How 3D printing has sped up prosthetic development for people around the world
For alumnus Jerry Evans, every job is a custom job.
“The shape of a person’s limb is as unique as their signature,” he says. “You can’t meet this need with mass production.”
After graduating from the University of Toronto with a master's degree in civil engineering, Evans pursued an MBA and had a successful 20-year career in the financial sector. Today, he is the CEO of Nia Technologies Inc., a not-for-profit social enterprise that uses computer-aided design (CAD) software and 3D printers to enhance the fabrication of prosthetic devices around the world.
The company collaborates with clinics and hospitals worldwide, including in Canada, Uganda, Tanzania and Cambodia.
The idea was sparked five years ago when Evans was doing consulting work for cbm Canada, a charity helping children with disabilities in lower-income countries.
“They were very interested in the possibilities of 3D printing to enhance what they were doing already,” he says. “They wanted someone who could understand both the financial and engineering aspects of the challenge.”
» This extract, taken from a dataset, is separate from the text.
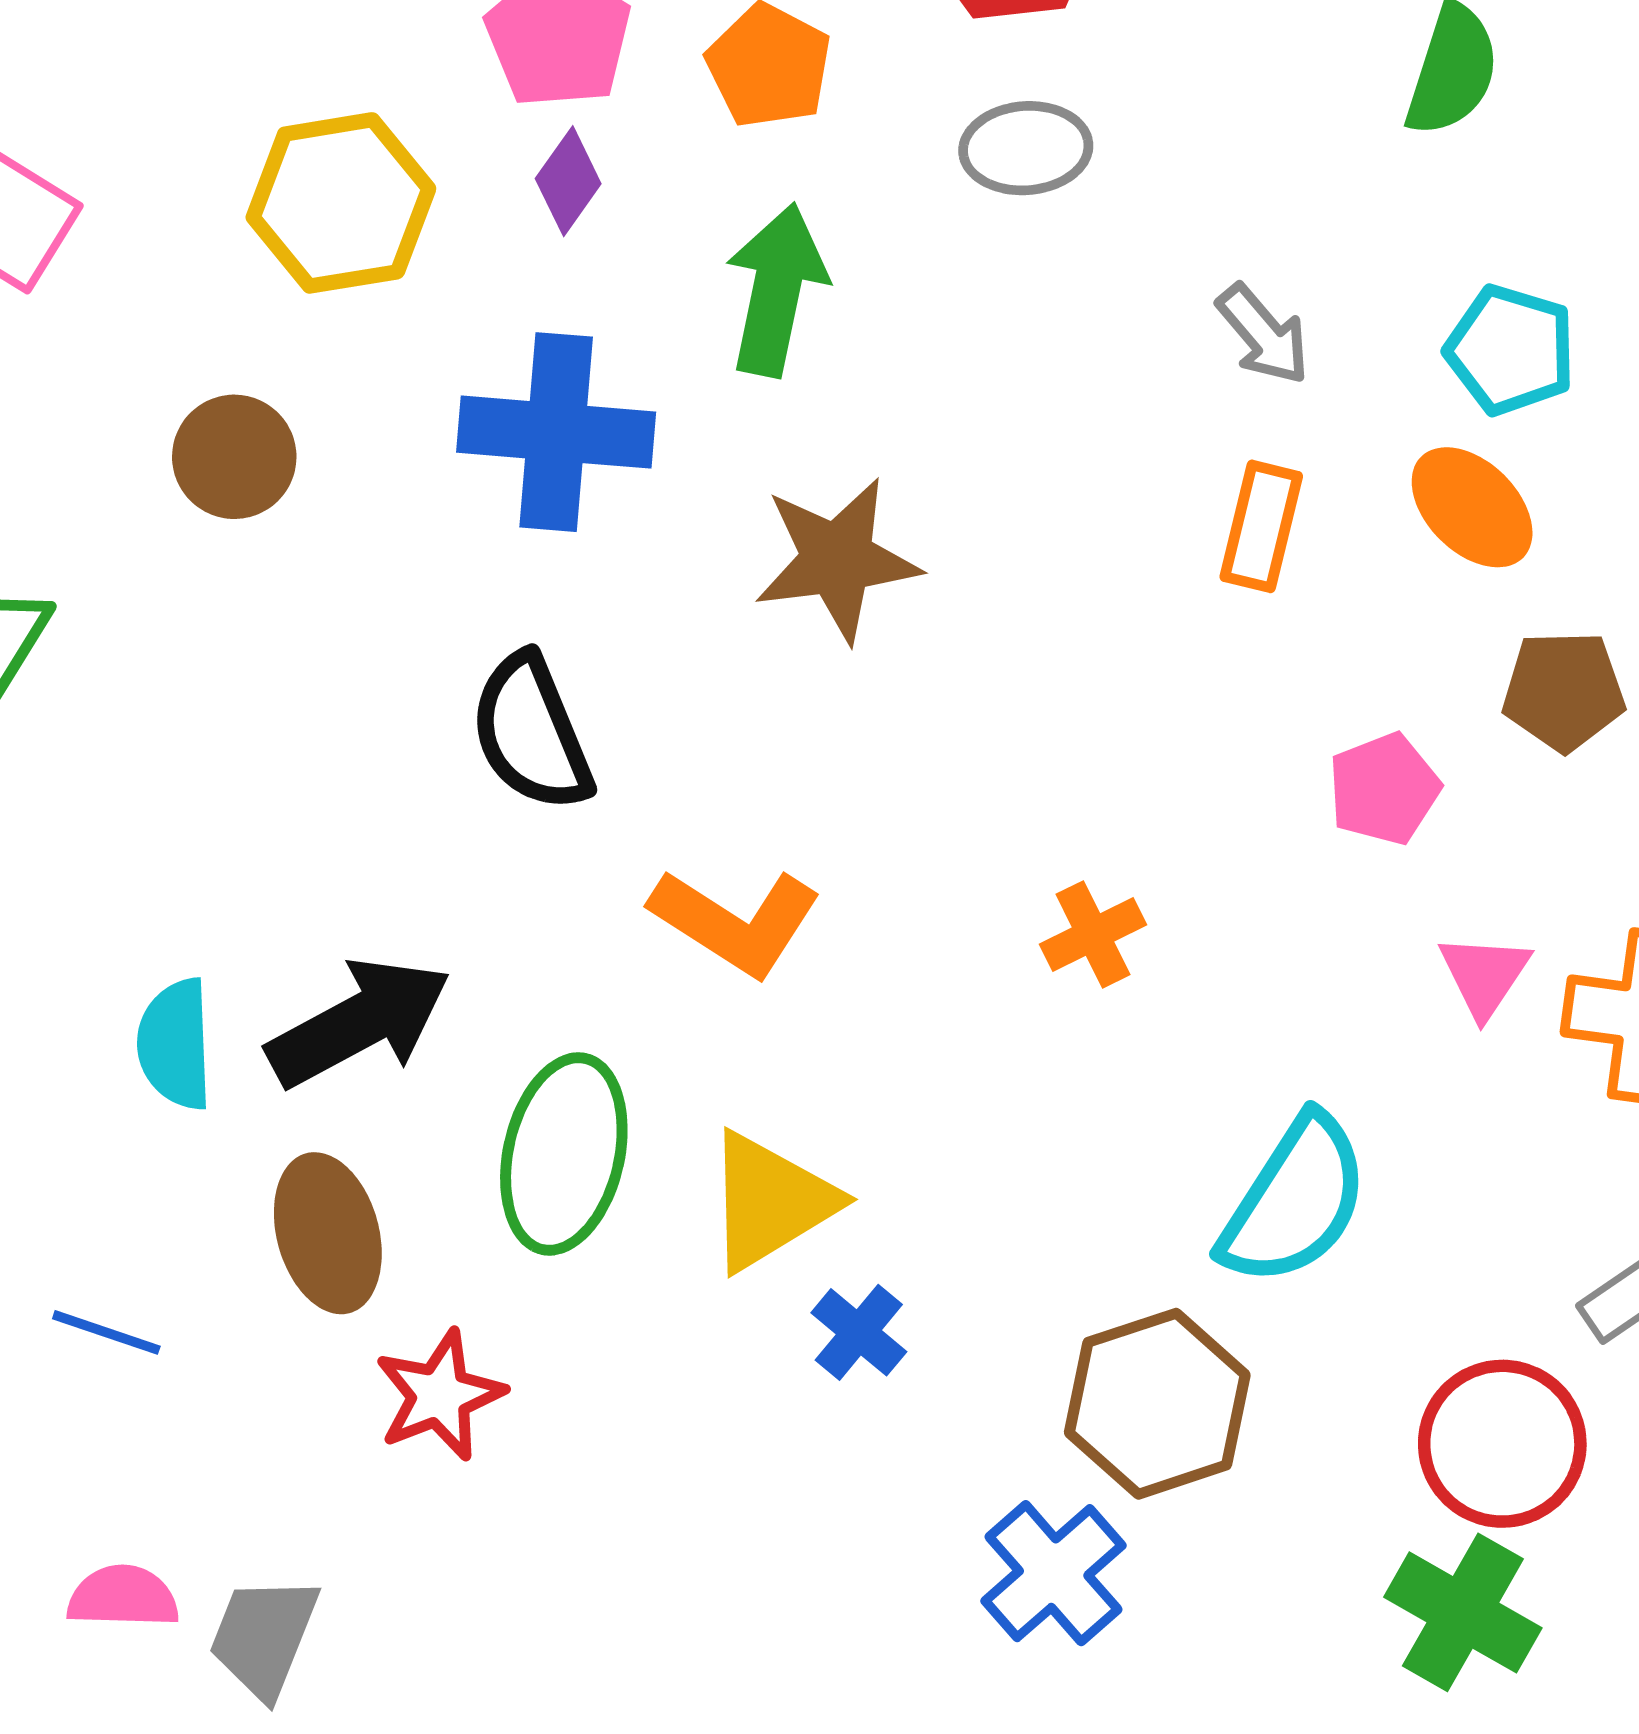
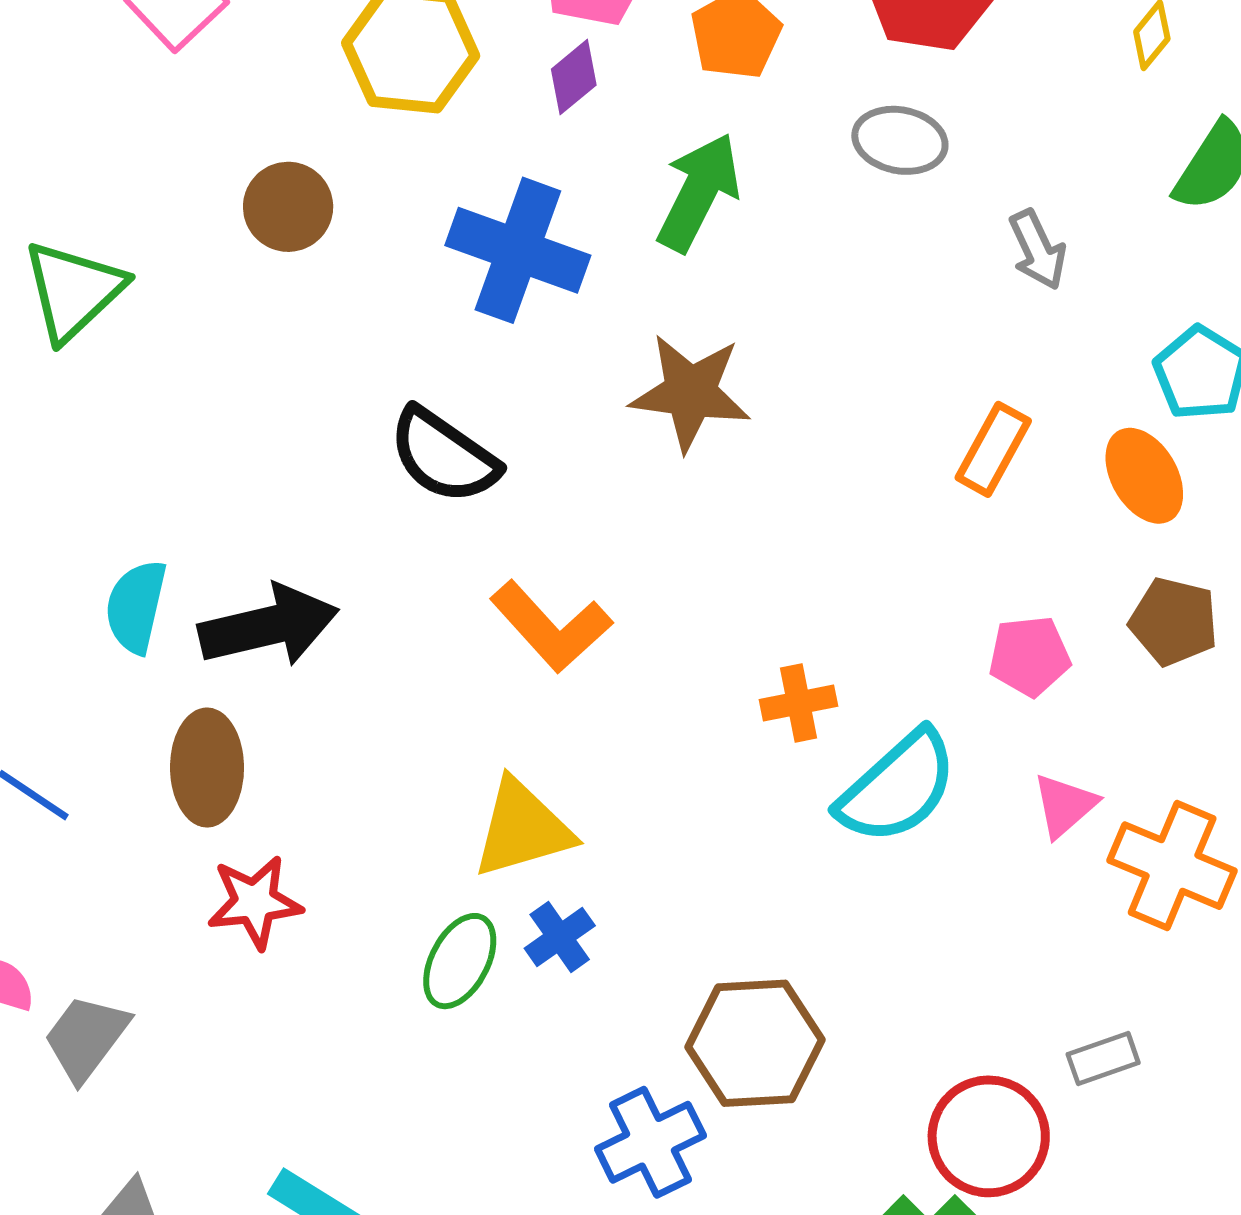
gray arrow: (1263, 334) -> (1038, 250), moved
black semicircle: (531, 733) -> (444, 456), turned -48
green ellipse: (564, 1154) -> (460, 961), moved, size x0.7
cyan semicircle: (1295, 1201) -> (898, 787), moved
Evans says that in any given year, approximately 38 million people globally need prosthetics or orthotics, but only about 10 per cent actually receive them. One of the challenges is throughput: It can take up to a week to create a single device by hand, whereas a 3D printer can produce a comparable device in about a day.
With Evans at the helm, the team soon developed a partnership with Professor Matt Ratto, an associate professor in U of T’s Faculty of Information and an expert in 3D printing. In 2015, Nia was created to move the project forward, and Evans stepped up to become its CEO, with Ratto as chief science officer.
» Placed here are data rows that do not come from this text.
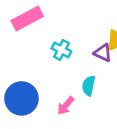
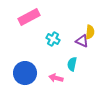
pink arrow: (66, 106) -> (56, 78), turned 64

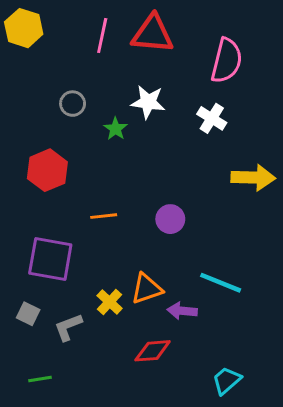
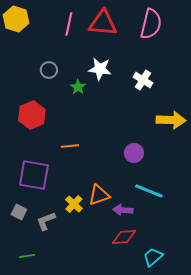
pink semicircle: (227, 61) -> (151, 24), moved
purple circle: (170, 219) -> (134, 153), moved
red diamond: (153, 351) -> (124, 237), moved

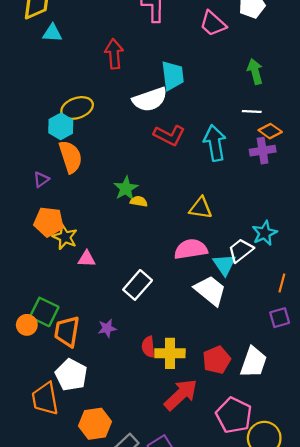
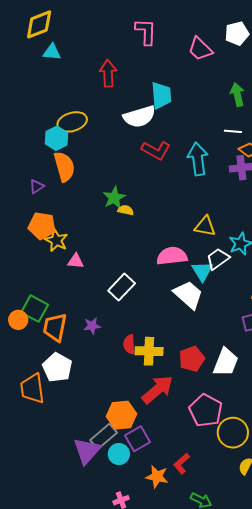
yellow triangle: (201, 208) -> (205, 226), moved
orange hexagon: (95, 424) -> (121, 415), moved

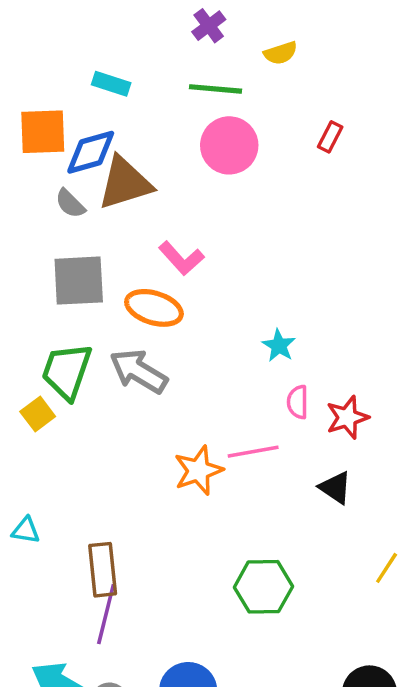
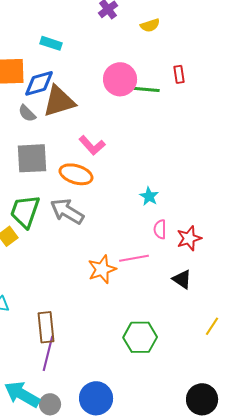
green line: (216, 89) -> (144, 89), moved
red rectangle: (330, 137) -> (179, 74), turned -36

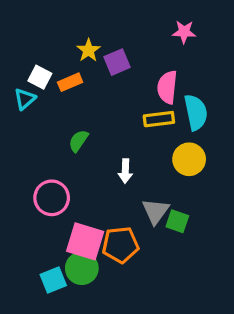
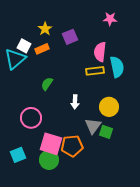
yellow star: (89, 50) -> (45, 29), moved
cyan triangle: (25, 99) -> (15, 59), size x1.6
yellow circle: (189, 159) -> (109, 107), moved
cyan square: (53, 280) -> (18, 155), moved

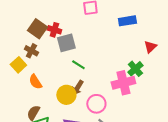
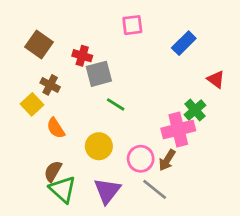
blue rectangle: (127, 21) -> (184, 43), turned -36
brown square: (37, 29) -> (39, 45), moved
red triangle: (150, 47) -> (216, 79), turned -40
brown arrow: (77, 88) -> (167, 160), moved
Using 3D printing combines the speed and reproducibility of industrial manufacturing with the artistry and customization of handcrafted goods. Prosthetics seemed like an ideal application for the technology, but Evans and his team needed to be sure that it was what their partners really needed.
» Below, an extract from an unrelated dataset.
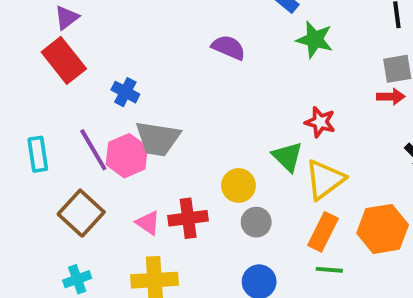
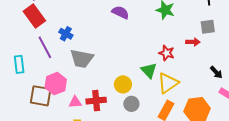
red arrow: (391, 97) -> (193, 42), moved
purple line: (93, 150) -> (45, 47), moved
pink hexagon: (127, 156) -> (56, 84), moved
brown square: (81, 213) -> (41, 96), turned -35
pink triangle: (148, 223) -> (75, 102), turned -40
“Before we spent any time in development, we spent a lot of time in prosthetic workshops and clinics in low-income countries,” he says. “We discussed what their pain points really were, and how we might be able to enhance their processes.”
Nia uses commercially available 3D printers, but the software used to design the devices, known as NiaFit, was custom-made by Nia with the help of another U of T alumnus, Ryan Schmidt. It is based in part on the Unity platform, which is widely used in the gaming industry to represent 3D objects.
“We took a gaming engine and overlaid our own mesh CAD routines on top,” says Evans. “The clinicians take to it like ducks to water.”
Most software used for prosthetics relies on users sending digital scans away to be manipulated by designers on the other side of the world. By contrast, Nia’s solution is self-contained. Dubbed 3D PrintAbility, it integrates both the software and the hardware – scanners, printers, etc. – into a single integrated package.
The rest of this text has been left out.